WORK INSTRUCTION: Retype all of the data. Every line must match exactly.

INFORMATION PROVIDED:
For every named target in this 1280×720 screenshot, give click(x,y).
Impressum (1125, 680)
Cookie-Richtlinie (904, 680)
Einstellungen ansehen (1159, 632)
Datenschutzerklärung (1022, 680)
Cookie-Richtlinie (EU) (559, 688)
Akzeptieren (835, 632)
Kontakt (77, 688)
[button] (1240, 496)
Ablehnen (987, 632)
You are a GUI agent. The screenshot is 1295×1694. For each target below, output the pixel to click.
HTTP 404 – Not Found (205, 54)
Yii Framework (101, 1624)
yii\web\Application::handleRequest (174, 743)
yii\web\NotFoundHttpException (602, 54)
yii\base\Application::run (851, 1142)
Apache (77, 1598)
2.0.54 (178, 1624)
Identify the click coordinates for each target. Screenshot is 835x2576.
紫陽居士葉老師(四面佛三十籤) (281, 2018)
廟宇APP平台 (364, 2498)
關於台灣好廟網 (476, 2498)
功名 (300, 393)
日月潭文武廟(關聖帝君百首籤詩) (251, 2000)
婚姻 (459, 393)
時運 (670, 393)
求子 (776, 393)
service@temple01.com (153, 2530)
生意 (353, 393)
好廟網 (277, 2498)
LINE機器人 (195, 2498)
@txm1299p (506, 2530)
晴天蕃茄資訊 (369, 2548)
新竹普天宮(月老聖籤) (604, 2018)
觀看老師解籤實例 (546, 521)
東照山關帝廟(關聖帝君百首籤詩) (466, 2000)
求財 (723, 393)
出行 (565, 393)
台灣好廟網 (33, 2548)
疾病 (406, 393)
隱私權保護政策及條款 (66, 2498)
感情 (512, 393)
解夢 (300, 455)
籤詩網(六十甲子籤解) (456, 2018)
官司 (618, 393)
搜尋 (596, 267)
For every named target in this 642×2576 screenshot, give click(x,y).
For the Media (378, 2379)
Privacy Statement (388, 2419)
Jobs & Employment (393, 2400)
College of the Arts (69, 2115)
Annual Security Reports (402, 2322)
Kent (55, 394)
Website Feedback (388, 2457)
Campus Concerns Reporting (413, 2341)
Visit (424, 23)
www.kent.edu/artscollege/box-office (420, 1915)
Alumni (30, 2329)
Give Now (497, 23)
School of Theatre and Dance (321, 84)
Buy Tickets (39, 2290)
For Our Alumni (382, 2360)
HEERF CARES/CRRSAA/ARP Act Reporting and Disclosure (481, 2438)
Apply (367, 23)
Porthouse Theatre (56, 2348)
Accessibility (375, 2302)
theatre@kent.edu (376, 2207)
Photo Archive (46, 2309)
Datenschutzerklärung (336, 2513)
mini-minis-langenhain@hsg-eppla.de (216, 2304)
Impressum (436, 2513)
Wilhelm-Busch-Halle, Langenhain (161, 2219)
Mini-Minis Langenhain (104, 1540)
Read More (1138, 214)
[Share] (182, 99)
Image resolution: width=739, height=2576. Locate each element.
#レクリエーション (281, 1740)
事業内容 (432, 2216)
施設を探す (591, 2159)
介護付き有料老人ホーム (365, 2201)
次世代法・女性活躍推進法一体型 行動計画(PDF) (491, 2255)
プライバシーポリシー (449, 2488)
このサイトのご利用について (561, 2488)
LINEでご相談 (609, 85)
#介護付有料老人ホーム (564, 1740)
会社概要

YOUR RESPONSE:
For every named target in this 1280×720 screenshot, give click(x,y).
Impressum (1125, 680)
Cookie-Richtlinie (904, 680)
Einstellungen ansehen (1159, 632)
Datenschutzerklärung (1022, 680)
Cookie-Richtlinie (EU) (559, 688)
Akzeptieren (835, 632)
Kontakt (77, 688)
[button] (1240, 496)
Ablehnen (987, 632)
You are a GUI agent. The screenshot is 1295×1694. For each target below, output the pixel to click.
HTTP 404 – Not Found (205, 54)
Yii Framework (101, 1624)
yii\web\Application::handleRequest (174, 743)
yii\web\NotFoundHttpException (602, 54)
yii\base\Application::run (851, 1142)
Apache (77, 1598)
2.0.54 (178, 1624)
Identify the click coordinates for each target. Screenshot is 835x2576.
紫陽居士葉老師(四面佛三十籤) (281, 2018)
廟宇APP平台 (364, 2498)
關於台灣好廟網 (476, 2498)
功名 (300, 393)
日月潭文武廟(關聖帝君百首籤詩) (251, 2000)
婚姻 (459, 393)
時運 (670, 393)
求子 (776, 393)
service@temple01.com (153, 2530)
生意 (353, 393)
好廟網 (277, 2498)
LINE機器人 (195, 2498)
@txm1299p (506, 2530)
晴天蕃茄資訊 (369, 2548)
新竹普天宮(月老聖籤) (604, 2018)
觀看老師解籤實例 (546, 521)
東照山關帝廟(關聖帝君百首籤詩) (466, 2000)
求財 (723, 393)
出行 (565, 393)
台灣好廟網 (33, 2548)
疾病 (406, 393)
隱私權保護政策及條款 (66, 2498)
感情 (512, 393)
解夢 (300, 455)
籤詩網(六十甲子籤解) (456, 2018)
官司 (618, 393)
搜尋 (596, 267)
For every named target in this 642×2576 screenshot, give click(x,y).
For the Media (378, 2379)
Privacy Statement (388, 2419)
Jobs & Employment (393, 2400)
College of the Arts (69, 2115)
Annual Security Reports (402, 2322)
Kent (55, 394)
Website Feedback (388, 2457)
Campus Concerns Reporting (413, 2341)
Visit (424, 23)
www.kent.edu/artscollege/box-office (420, 1915)
Alumni (30, 2329)
Give Now (497, 23)
School of Theatre and Dance (321, 84)
Buy Tickets (39, 2290)
For Our Alumni (382, 2360)
HEERF CARES/CRRSAA/ARP Act Reporting and Disclosure (481, 2438)
Apply (367, 23)
Porthouse Theatre (56, 2348)
Accessibility (375, 2302)
theatre@kent.edu (376, 2207)
Photo Archive (46, 2309)
Datenschutzerklärung (336, 2513)
mini-minis-langenhain@hsg-eppla.de (216, 2304)
Impressum (436, 2513)
Wilhelm-Busch-Halle, Langenhain (161, 2219)
Mini-Minis Langenhain (104, 1540)
Read More (1138, 214)
[Share] (182, 99)
Image resolution: width=739, height=2576. Locate each element.
#レクリエーション (281, 1740)
事業内容 (432, 2216)
施設を探す (591, 2159)
介護付き有料老人ホーム (365, 2201)
次世代法・女性活躍推進法一体型 行動計画(PDF) (491, 2255)
プライバシーポリシー (449, 2488)
このサイトのご利用について (561, 2488)
LINEでご相談 (609, 85)
#介護付有料老人ホーム (564, 1740)
会社概要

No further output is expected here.